# Doesn't like being on his back



## elizakait (Sep 12, 2012)

I keep seeing these cute pictures of hedgehogs in a ball on their backs being cupped or of people belly rubbing their cuties. Bubba is not one of those hedgies. He freaks out if I try holding him in a ball on his back. He desperately clamors to get back on his feet to the point of it being kinda comical. Does this mean anything bad about his personality or is it just something they get used to? Am I ever going to be able to give him belly rubs and he enjoy it?!


----------



## Lilysmommy (Jan 7, 2009)

Personally I feel like the belly rub hedgies are kind of uncommon. The flaily-WHAT-ARE-YOU-DOING-TO-ME reaction seems more common, but I have pretty limited personal experience too. :lol: Don't feel too bad if you can't get him to do it though - it may just not be his thing.


----------



## elizakait (Sep 12, 2012)

I guess he's just not a belly rub kinda guy then. I just didn't know if I tried to get him on his back more if he would get used to it or not? I guess not. Flaily freak out hedgie it is


----------



## ktdid (Aug 7, 2012)

I've never been able to rub Fitz's belly. He balls up very tightly if he is on his back and gets even tighter if I put my fingers anywhere near him.

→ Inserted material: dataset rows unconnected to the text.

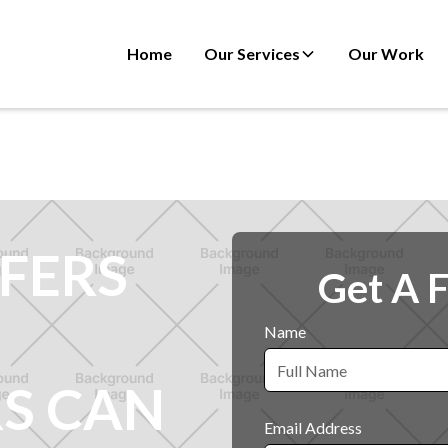
Home
Our Services
Our Work
FERS
Get A 
Name
S CAN
Email Address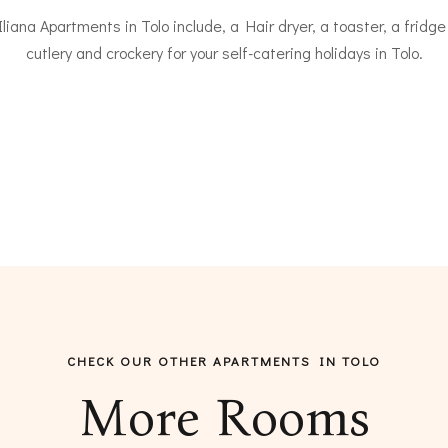
iana Apartments in Tolo include, a Hair dryer, a toaster, a fridge
cutlery and crockery for your self-catering holidays in Tolo.
CHECK OUR OTHER APARTMENTS IN TOLO
More Rooms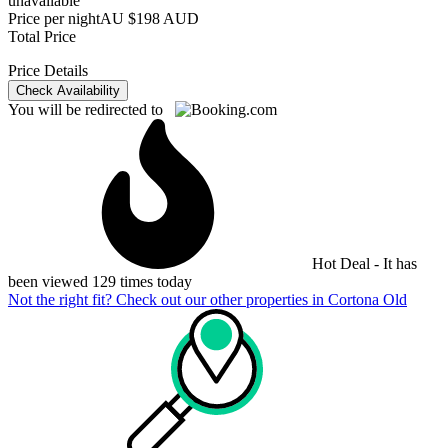
unavailable
Price per night
AU $198 AUD
Total Price
Price Details
Check Availability
You will be redirected to
Hot Deal - It has
been viewed 129 times today
Not the right fit? Check out our other properties in
Cortona Old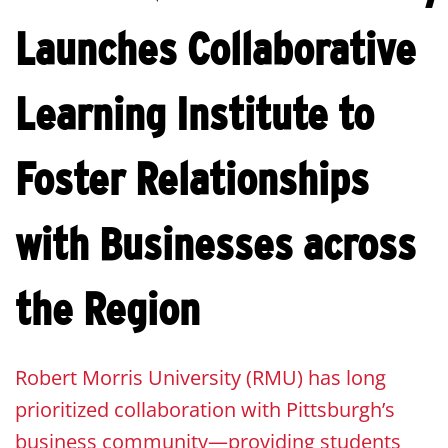
Launches Collaborative
Learning Institute to
Foster Relationships
with Businesses across
the Region
Robert Morris University (RMU) has long
prioritized collaboration with Pittsburgh’s
business community—providing students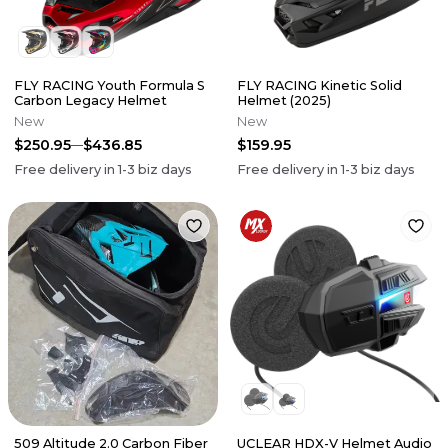
FLY RACING Youth Formula S
FLY RACING Kinetic Solid
Carbon Legacy Helmet
Helmet (2025)
New
New
$250.95
$436.85
$159.95
Free delivery in
1-3
biz days
Free delivery in
1-3
biz days
509 Altitude 2.0 Carbon Fiber
UCLEAR HDX-V Helmet Audio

I don't think he likes being in a ball necessarily, but he will do it and not flail around.


----------



## moxieberry (Nov 30, 2011)

Most hedgehogs instinctively don't like being belly-up - they're prey animals, and it's a very exposed position to be in, especially for an animal that defends itself with quills located on its back. Depending on the personality and how comfortable they are in a given situation, they might flail, partially ball up (face visible but stomach protected), or ball up fully. We work with each of them on "training" them to be okay on their back in an exposed position, because it makes it easier for us to be able to inspect them for injuries or signs of health problems, and it also means they won't have to be sedated for vet exams. Some of them learn to stay still in a belly-up position, and some are relentlessly squirmy. Definitely wouldn't say any of them _like_ the position, but they deal with it because it's just part of how we handle them. Even some of ours who are fine with belly rubs while cuddling still get squirmy on their backs.


----------



## sparkmanr (Aug 29, 2012)

My Milo never wants to be on his back. He flails and stuff too. You won't see any belly up or belly rubbing pictures of him. LOL I think that is the norm for hedgehogs.


----------



## Draenog (Feb 27, 2012)

I think it depends on the hedgie. It might also get better in time, when I got mine he always balled up a little when I turned him around but now he's more relaxed. I have him on his back a lot because it's so easy to walk around with him in one hand on his back :lol: he just sits there like "okay, I'll wait till you either put me down or give me tummy rubs" :lol: he does the flailing thing sometimes though, when he doesn't want to be on his back any more.


----------



## Petri (Mar 8, 2014)

Mine hates being in a ball too, personally I take it as a good sign since being in a ball is a defence mechanism. Lets me rub his belly but only when he's safely on all 4 legs, doesn't mind a tummy rub while he's getting to sleep either. I tired getting him used to being on his back but he just doesn't like it.


----------



## Draenog (Feb 27, 2012)

This thread is from 2012


----------